- [What you have to do]: Would you output all the lines below precisely as they stand, leaving each picture out?

Page images and extracted text:
>>>
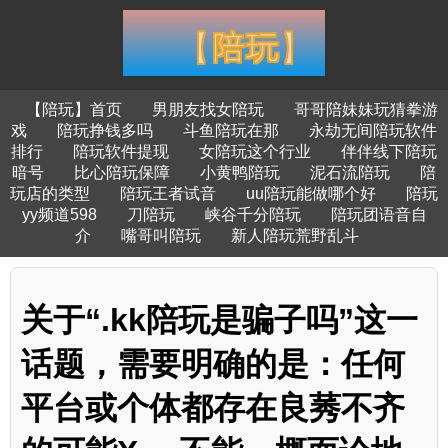
【陪玩】首页
男朋友找女陪玩
哥哥陪妹妹玩猜拳游
戏
陪玩挣钱多吗
斗鱼陪玩在那
永劫无间陪玩软件
排行
陪玩软件提现
女陪玩这个行业
伴伴线下陪玩
暗号
比心陪玩保障
小黄鸭陪玩
泥石流陪玩
陪
玩店的类型
陪玩王者试音
uu陪玩能做哪个好
陪玩
yy频道598
刀陪玩
峡谷千分陪玩
陪玩团语音自
介
嘴哥叫陪玩
新人陪玩荒野乱斗
关于“.kk陪玩是骗子吗”这一
话题，需要明确的是：任何
平台或个体都存在良莠不齐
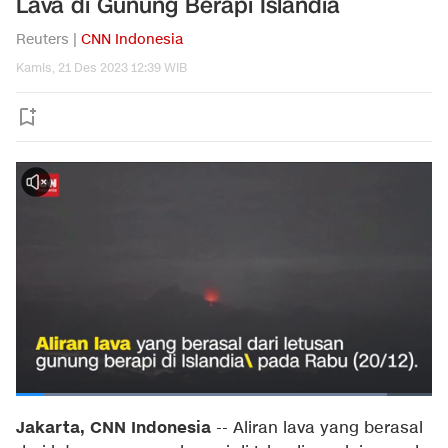
Lava di Gunung Berapi Islandia
Reuters |
CNN Indonesia
Kamis, 21 Des 2023 12:39 WIB
Jakarta, CNN Indonesia
--
Aliran lava yang berasal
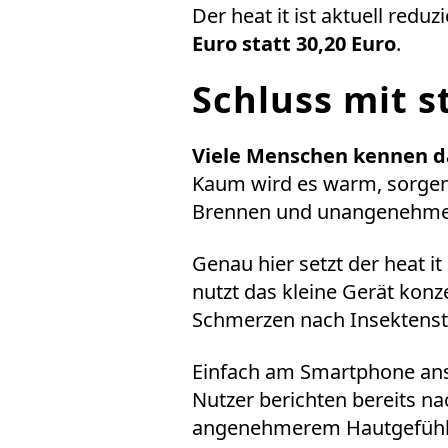
Der heat it ist aktuell reduz
Euro statt 30,20 Euro
.
Schluss mit 
Viele Menschen kennen d
Kaum wird es warm, sorgen 
Brennen und unangenehme
Genau hier setzt der
heat it
nutzt das kleine Gerät kon
Schmerzen nach Insektenstic
Einfach am Smartphone ansc
Nutzer berichten bereits n
angenehmerem Hautgefühl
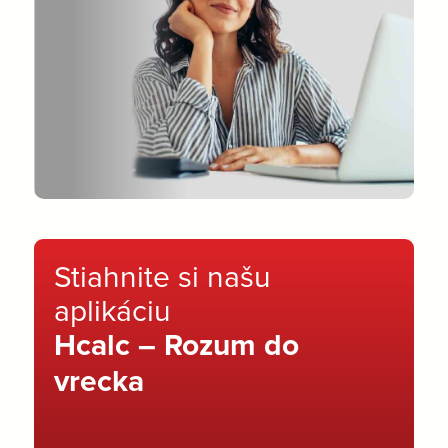
Stiahnite si našu
aplikáciu
Hcalc – Rozum do
vrecka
<<<
- [Written solution]:
【陪玩】首页
男朋友找女陪玩
哥哥陪妹妹玩猜拳游
戏
陪玩挣钱多吗
斗鱼陪玩在那
永劫无间陪玩软件
排行
陪玩软件提现
女陪玩这个行业
伴伴线下陪玩
暗号
比心陪玩保障
小黄鸭陪玩
泥石流陪玩
陪
玩店的类型
陪玩王者试音
uu陪玩能做哪个好
陪玩
yy频道598
刀陪玩
峡谷千分陪玩
陪玩团语音自
介
嘴哥叫陪玩
新人陪玩荒野乱斗
关于“.kk陪玩是骗子吗”这一
话题，需要明确的是：任何
平台或个体都存在良莠不齐
Lava di Gunung Berapi Islandia
Reuters |
CNN Indonesia
Kamis, 21 Des 2023 12:39 WIB
Jakarta, CNN Indonesia
--
Aliran lava yang berasal
Der heat it ist aktuell reduz
Euro statt 30,20 Euro
.
Schluss mit 
Viele Menschen kennen d
Kaum wird es warm, sorgen 
Brennen und unangenehme
Genau hier setzt der
heat it
nutzt das kleine Gerät kon
Schmerzen nach Insektenstic
Einfach am Smartphone ansc
Nutzer berichten bereits n
angenehmerem Hautgefühl
Stiahnite si našu
aplikáciu
Hcalc – Rozum do
vrecka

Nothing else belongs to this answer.